*** Opening of Data provided ***

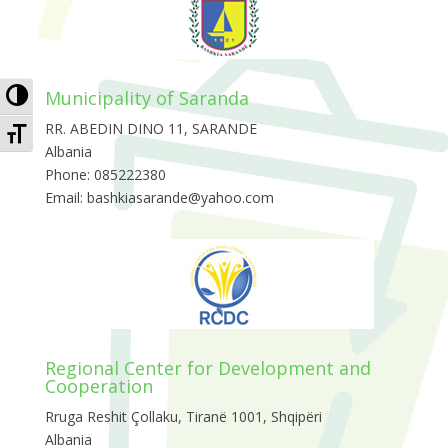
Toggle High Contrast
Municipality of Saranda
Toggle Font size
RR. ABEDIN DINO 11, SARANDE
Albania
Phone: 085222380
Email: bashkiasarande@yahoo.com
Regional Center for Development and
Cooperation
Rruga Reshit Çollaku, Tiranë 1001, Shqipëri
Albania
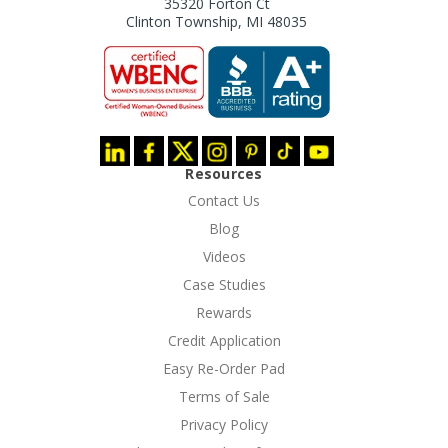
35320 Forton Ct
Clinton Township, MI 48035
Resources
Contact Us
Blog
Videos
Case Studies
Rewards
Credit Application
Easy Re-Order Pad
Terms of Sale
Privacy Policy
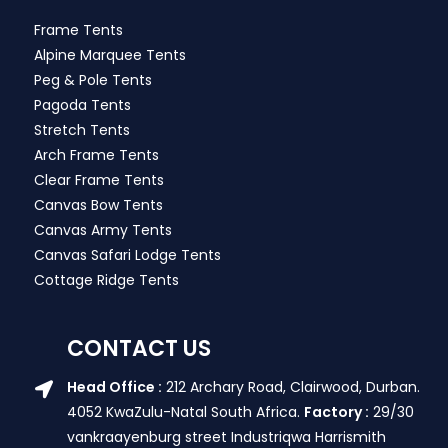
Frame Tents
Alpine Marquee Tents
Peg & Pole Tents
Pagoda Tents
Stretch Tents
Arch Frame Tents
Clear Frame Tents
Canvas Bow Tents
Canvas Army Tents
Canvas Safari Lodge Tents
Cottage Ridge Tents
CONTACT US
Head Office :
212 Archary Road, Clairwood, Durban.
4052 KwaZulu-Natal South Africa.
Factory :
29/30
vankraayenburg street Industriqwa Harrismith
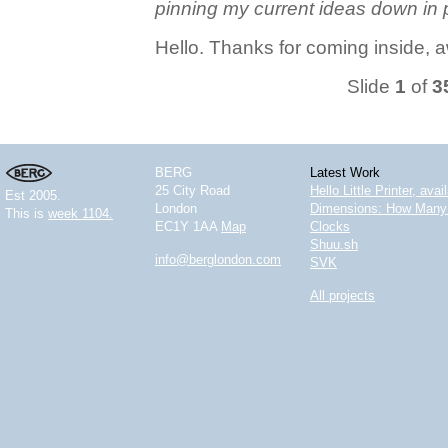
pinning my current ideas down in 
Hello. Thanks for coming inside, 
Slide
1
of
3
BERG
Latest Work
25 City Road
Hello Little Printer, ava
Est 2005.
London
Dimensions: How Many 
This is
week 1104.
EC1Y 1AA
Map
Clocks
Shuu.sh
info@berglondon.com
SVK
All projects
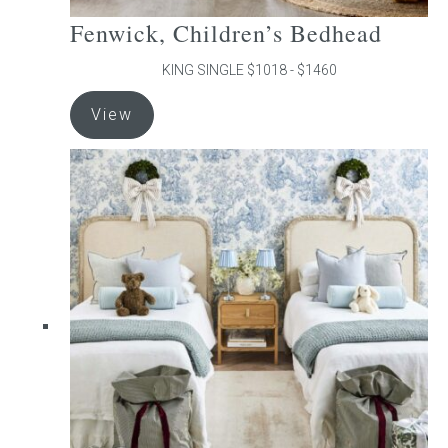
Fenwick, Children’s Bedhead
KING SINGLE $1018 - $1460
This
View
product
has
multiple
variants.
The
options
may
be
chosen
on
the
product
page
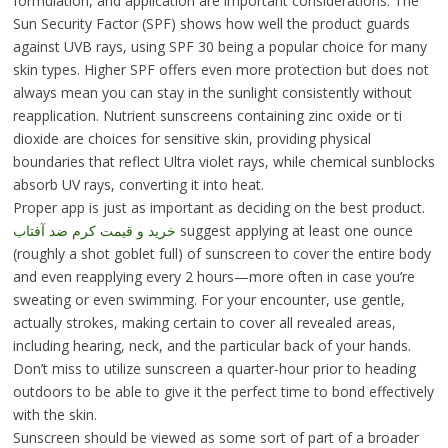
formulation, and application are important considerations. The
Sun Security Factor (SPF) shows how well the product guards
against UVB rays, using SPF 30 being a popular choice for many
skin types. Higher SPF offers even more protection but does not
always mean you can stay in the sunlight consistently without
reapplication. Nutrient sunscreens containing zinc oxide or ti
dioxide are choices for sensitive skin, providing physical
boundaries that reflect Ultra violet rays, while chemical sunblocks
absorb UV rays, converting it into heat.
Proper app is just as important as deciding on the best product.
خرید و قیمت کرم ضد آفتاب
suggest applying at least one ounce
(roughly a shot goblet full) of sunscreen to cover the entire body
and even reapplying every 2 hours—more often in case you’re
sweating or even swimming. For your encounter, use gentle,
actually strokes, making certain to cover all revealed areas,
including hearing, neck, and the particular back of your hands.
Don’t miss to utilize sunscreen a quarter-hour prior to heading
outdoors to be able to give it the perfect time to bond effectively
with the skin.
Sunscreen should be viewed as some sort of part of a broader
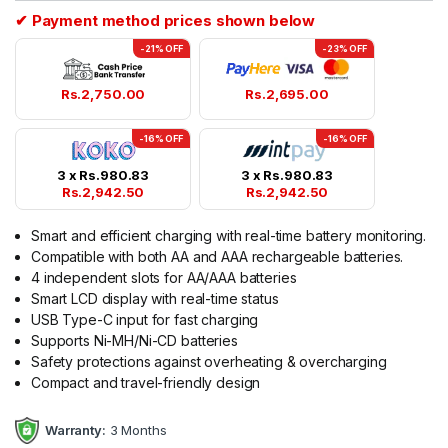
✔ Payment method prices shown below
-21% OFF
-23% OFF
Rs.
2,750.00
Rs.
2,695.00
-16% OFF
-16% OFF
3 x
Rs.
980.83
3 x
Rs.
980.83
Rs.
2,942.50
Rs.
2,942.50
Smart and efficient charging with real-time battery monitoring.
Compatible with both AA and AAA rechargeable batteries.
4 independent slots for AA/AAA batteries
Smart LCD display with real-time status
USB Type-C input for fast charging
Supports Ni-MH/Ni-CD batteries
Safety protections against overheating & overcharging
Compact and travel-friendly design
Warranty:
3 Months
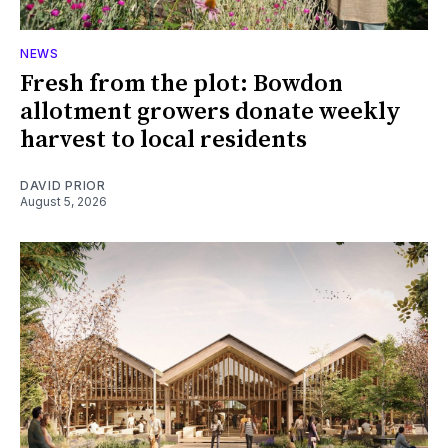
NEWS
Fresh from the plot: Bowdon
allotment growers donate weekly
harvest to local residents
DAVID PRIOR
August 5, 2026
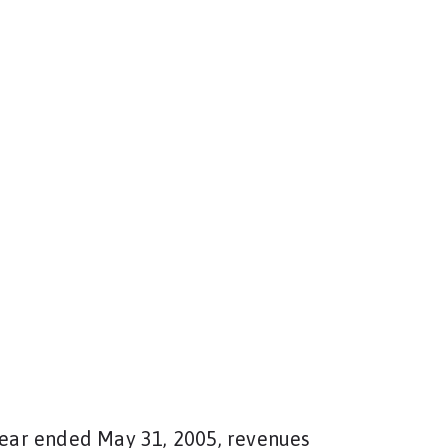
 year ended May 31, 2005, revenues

*** Close of Data provided ***
*** Opening of Data provided ***

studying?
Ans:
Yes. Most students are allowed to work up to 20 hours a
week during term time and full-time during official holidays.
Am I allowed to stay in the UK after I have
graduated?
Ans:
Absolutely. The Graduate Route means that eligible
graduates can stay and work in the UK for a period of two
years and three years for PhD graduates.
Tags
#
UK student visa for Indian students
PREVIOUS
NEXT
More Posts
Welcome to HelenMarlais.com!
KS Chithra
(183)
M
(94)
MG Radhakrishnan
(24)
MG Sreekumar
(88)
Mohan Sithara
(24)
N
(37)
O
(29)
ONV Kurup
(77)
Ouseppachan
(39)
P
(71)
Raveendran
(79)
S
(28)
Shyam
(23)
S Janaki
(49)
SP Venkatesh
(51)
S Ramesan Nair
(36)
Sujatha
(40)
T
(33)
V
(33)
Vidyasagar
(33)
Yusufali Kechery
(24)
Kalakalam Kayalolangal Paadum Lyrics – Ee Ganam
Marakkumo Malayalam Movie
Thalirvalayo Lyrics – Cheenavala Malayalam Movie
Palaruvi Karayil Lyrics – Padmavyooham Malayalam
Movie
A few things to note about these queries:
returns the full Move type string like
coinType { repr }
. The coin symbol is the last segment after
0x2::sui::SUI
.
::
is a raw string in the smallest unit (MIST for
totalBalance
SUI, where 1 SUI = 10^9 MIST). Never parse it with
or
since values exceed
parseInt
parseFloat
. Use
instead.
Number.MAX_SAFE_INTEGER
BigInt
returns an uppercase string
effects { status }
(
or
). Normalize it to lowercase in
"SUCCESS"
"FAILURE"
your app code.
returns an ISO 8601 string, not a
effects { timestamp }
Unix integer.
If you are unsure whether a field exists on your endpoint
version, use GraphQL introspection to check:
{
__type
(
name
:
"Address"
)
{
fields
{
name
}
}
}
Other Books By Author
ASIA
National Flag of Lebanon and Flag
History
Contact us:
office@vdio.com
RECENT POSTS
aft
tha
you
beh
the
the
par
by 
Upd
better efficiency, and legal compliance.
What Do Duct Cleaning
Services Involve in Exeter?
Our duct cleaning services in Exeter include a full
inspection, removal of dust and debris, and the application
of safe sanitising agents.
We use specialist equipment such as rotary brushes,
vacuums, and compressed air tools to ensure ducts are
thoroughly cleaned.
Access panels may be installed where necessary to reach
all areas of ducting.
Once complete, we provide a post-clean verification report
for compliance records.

*** Close of Data provided ***
*** Opening of Data provided ***

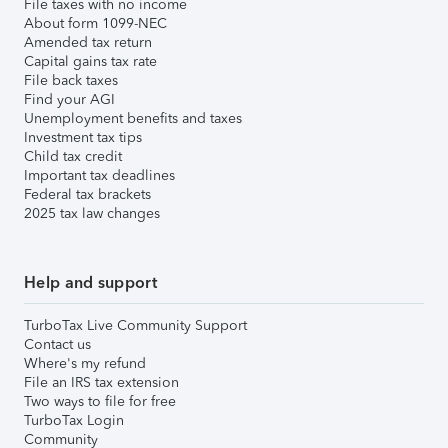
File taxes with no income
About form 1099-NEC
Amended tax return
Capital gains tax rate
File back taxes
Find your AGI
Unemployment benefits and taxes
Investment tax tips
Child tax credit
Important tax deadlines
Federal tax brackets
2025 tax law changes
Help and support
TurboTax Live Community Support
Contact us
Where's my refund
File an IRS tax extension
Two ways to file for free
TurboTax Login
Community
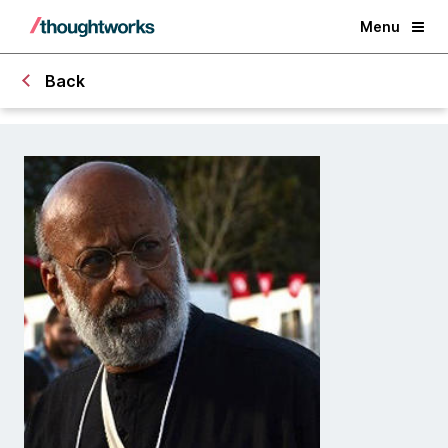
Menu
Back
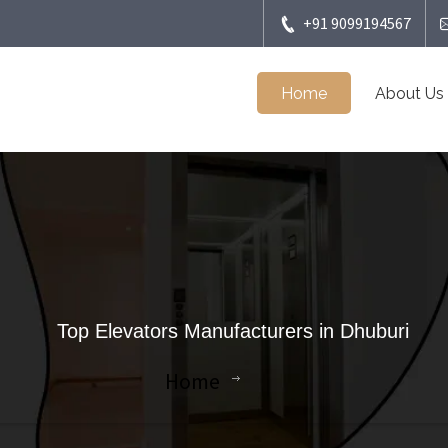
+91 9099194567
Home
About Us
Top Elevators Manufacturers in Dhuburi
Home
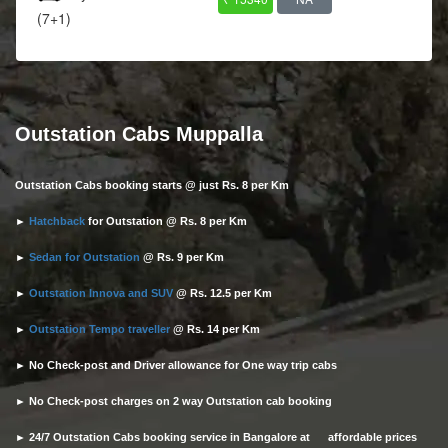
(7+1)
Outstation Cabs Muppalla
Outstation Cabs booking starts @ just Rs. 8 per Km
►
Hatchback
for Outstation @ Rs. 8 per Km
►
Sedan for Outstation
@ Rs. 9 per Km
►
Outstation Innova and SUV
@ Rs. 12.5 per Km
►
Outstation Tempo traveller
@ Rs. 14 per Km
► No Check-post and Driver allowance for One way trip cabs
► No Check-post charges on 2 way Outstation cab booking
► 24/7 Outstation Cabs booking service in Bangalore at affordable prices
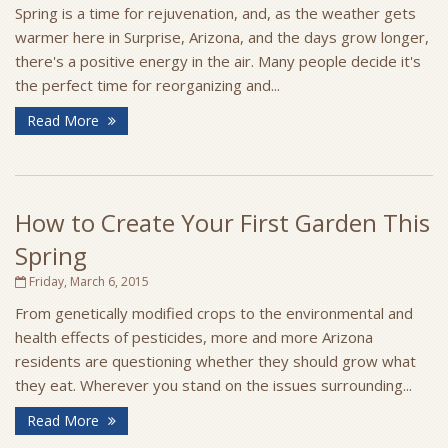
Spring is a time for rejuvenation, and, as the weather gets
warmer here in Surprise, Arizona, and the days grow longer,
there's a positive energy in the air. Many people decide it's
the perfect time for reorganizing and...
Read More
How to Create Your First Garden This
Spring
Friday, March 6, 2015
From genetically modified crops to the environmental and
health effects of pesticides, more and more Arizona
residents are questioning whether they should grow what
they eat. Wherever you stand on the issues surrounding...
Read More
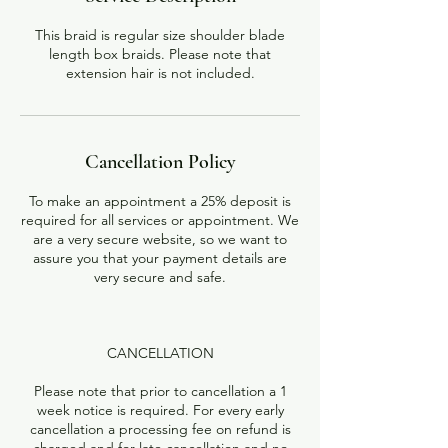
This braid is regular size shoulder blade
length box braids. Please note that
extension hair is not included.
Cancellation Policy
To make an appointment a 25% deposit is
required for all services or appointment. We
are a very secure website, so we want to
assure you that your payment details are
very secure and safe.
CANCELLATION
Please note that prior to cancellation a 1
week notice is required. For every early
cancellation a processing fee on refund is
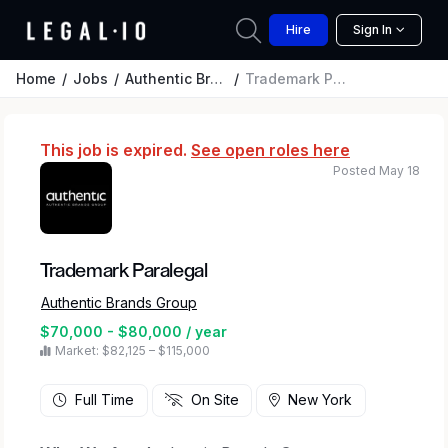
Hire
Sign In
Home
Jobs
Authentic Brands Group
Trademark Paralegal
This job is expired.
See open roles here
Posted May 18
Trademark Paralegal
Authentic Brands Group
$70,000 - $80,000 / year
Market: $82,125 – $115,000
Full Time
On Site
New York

*** Close of Data provided ***

Exercise description
Go through the material above and return each line that holds the word "they".

Task response
residents are questioning whether they should grow what
they eat. Wherever you stand on the issues surrounding...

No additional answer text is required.